Ordeproblemen zijn er niet. Nou ja, in de eerste week was er even een krachtmeting, maar daar is meester als glorieuze winnaar uit te voorschijn gekomen. Hendrik Stallen, de grootste jongen van de school en gewend alleenheerser te zijn, trok op de speelplaats een meisje aan de haren. Zo hard, dat hij een hele pluk in zijn hand hield, die hij lachend omhoog stak. Meester Aan het Rot, die het hele gebeuren gezien had, ontstak in opperste woede. Hij greep de pralende lummel in zijn kraag en sleurde hem de school in. Toen Hendrik zich wilde verzetten en zijn vuisten tevoorschijn haalde, smeet de meester hem tegen de grond. Hij hield hem tussen zijn knieën in bedwang en gaf hem een pak slaag, zoals hij nog nooit gehad had. ’t Kostte Aan het Rot ter hoogste van zijn rechterknie wel een gat in zijn broek, maar zijn naam was gevestigd. Hendrik werd een voorbeeldige leerling en Hendriks vader was tot meesters opluchting zeer tevreden. „Die jongen had al veul eerder een pak op de ribb’n mott’n hebb’n!In huus kreeg e ok al praoties!”, was zijn commentaar. De schoolkinderen hadden ademloos toegekeken. Wat een meester!Eindelijk kreeg de kwelgeest zijn trekken thuis en er was niemand, die ’t hem niet gunde. ’s Avonds vertelden ze opgewonden over de heldendaad, die meester nu weer verricht had en de vaders knikten goedkeurend. „Ja, zo meu’j d’r met ofwark’n. Wieniet heur’n wilt, mot vuul’n!” En daarmee was meester volledig in het gelijk gesteld.
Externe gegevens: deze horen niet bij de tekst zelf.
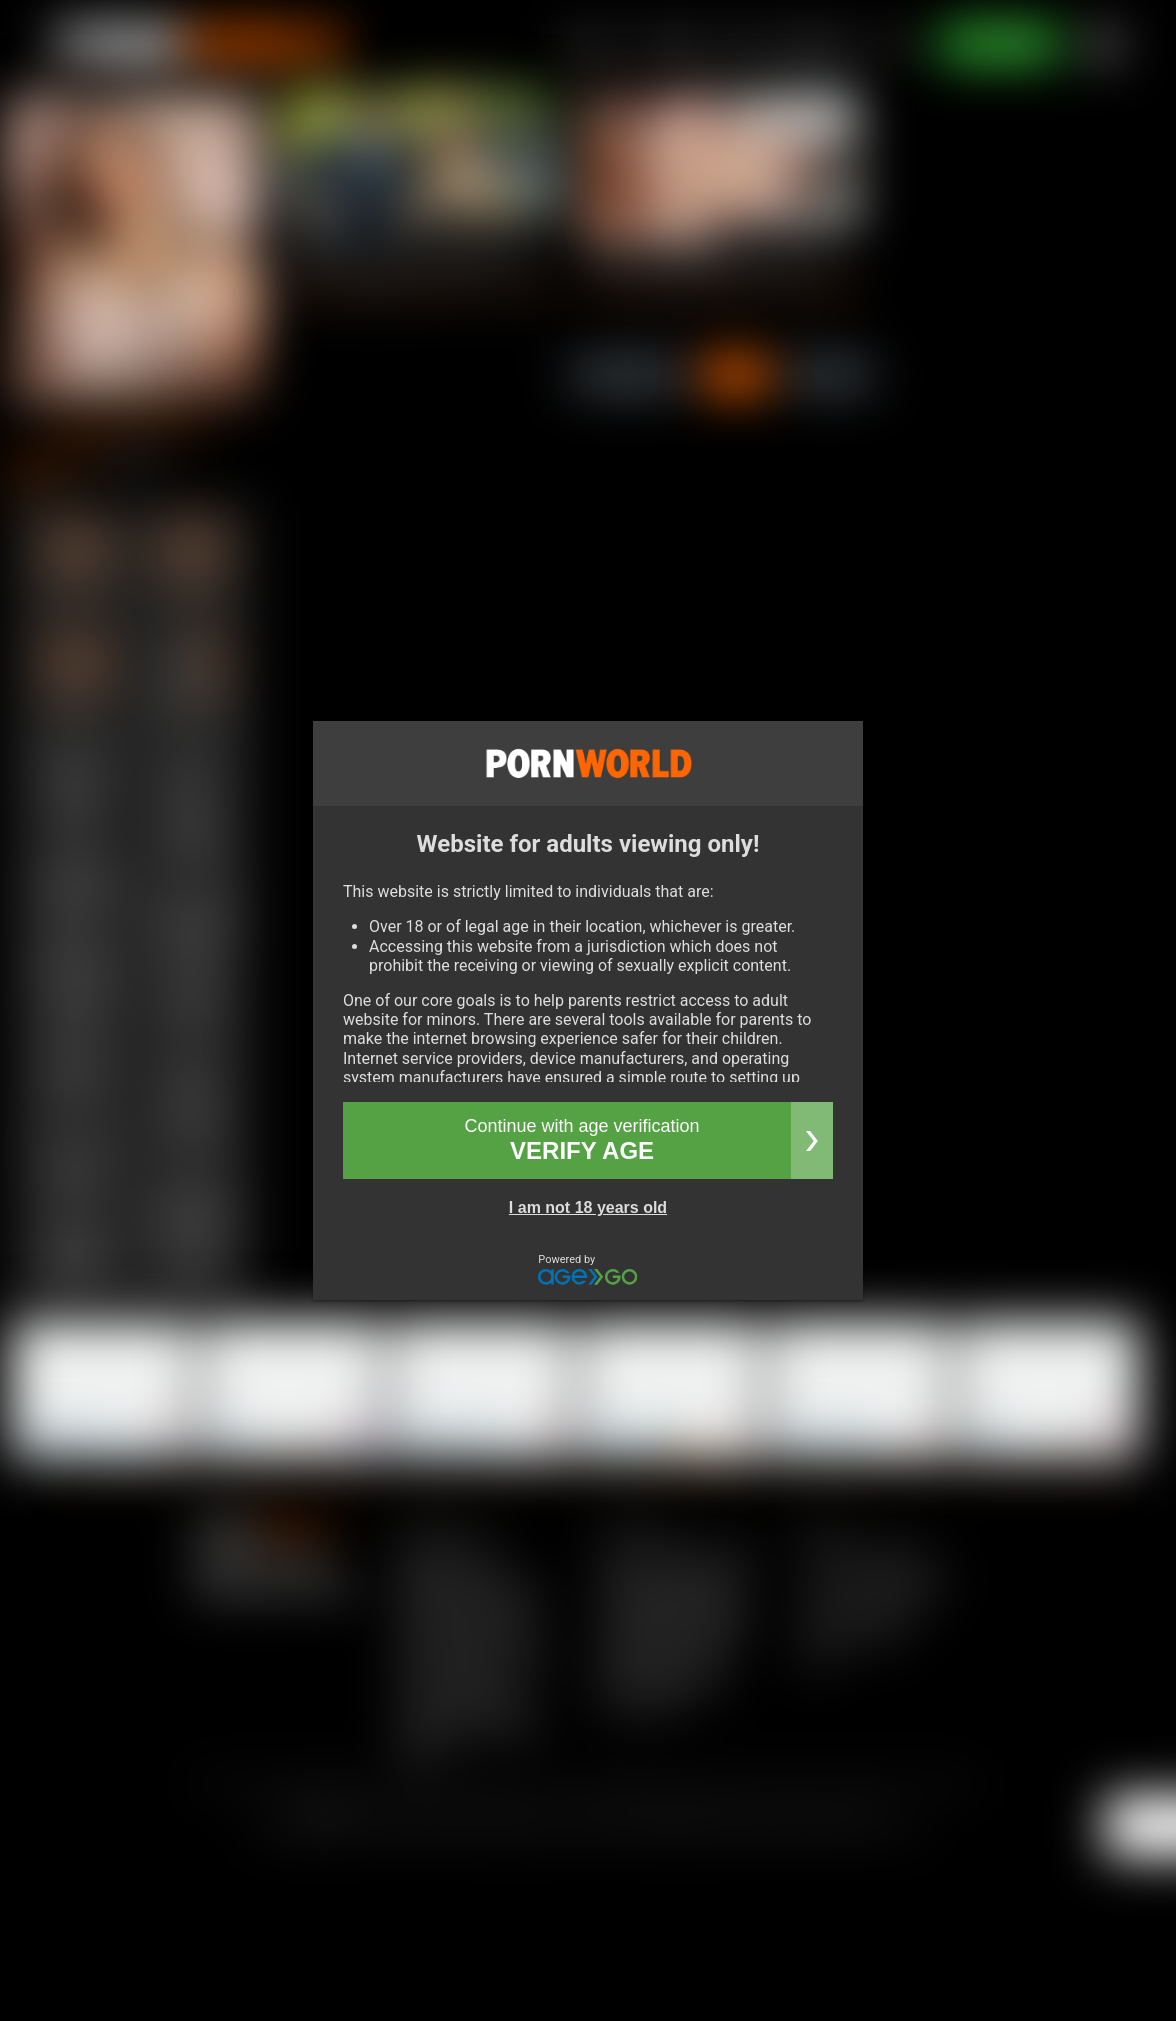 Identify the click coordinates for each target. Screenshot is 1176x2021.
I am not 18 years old (588, 1207) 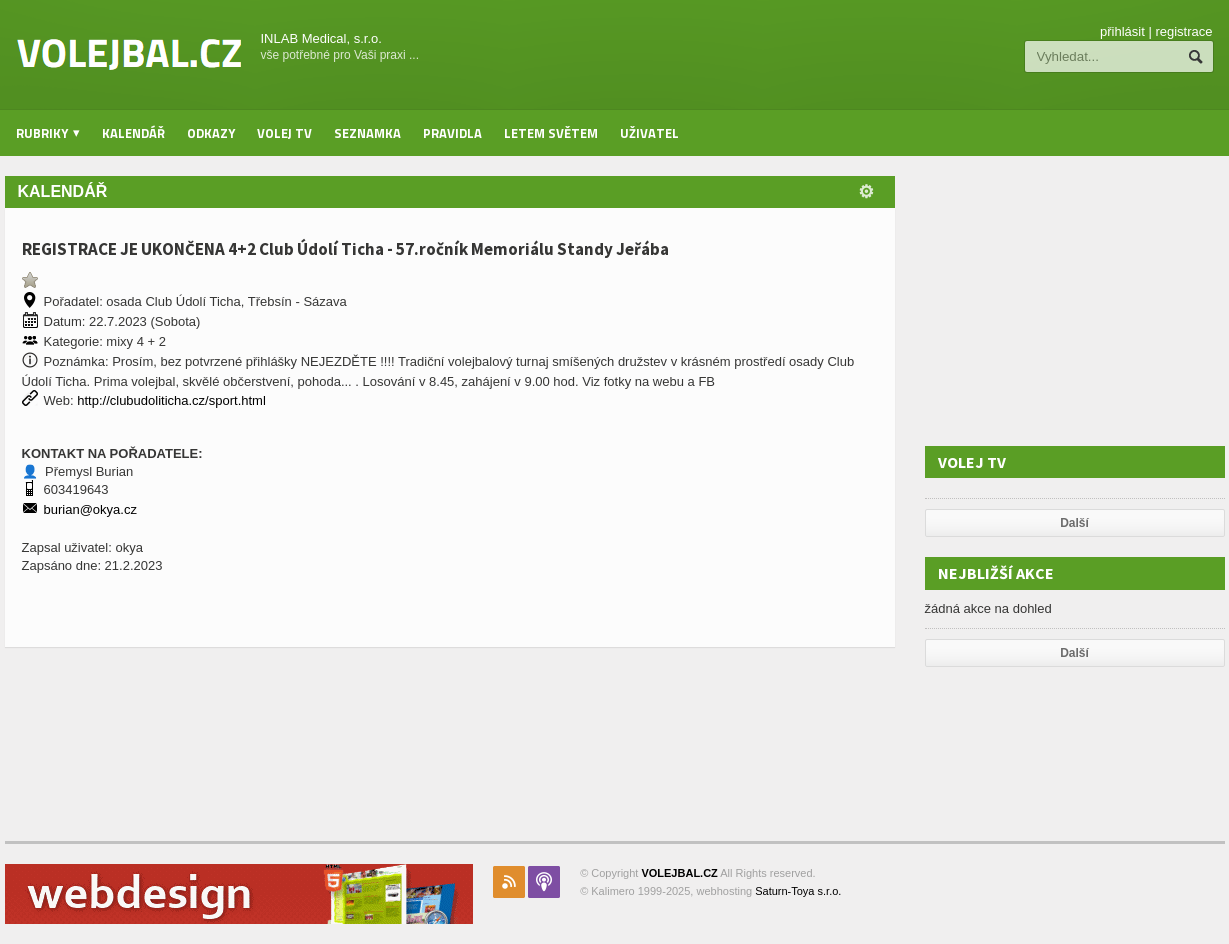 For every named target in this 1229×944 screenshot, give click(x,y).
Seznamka (367, 133)
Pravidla (452, 133)
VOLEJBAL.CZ (679, 873)
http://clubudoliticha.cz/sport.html (171, 400)
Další (1074, 523)
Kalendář (133, 133)
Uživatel (649, 133)
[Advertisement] (1075, 301)
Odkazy (211, 133)
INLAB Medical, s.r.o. (321, 38)
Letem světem (551, 133)
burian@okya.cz (90, 509)
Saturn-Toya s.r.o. (798, 891)
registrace (1183, 31)
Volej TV (284, 133)
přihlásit (1122, 31)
Er wordt veel gepraat over het nieuwe bewind op school en over de gunstige wending, die het onderwijs genomen heeft. Het haast vanzelfsprekende gevolg hiervan is, dat al in januari de eerste Bergentheimse kinderen, die andere scholen bezoeken, weer bij Aan het Rot aangemeld worden. Een prachtig ogenblik is dat!En nu er een schaap over de dam is, volgen er meer. De school in Bergentheim wordt weer de school van alle ingezetenen van de boerschap. Tot grote tevredenheid van de meester en ook tot die van Mr. G.B.ten Pol, die maar over een ding ontevreden is. dat hij die dekselse Frederikus aan het Rot indertijd niet direct benoemd heeft!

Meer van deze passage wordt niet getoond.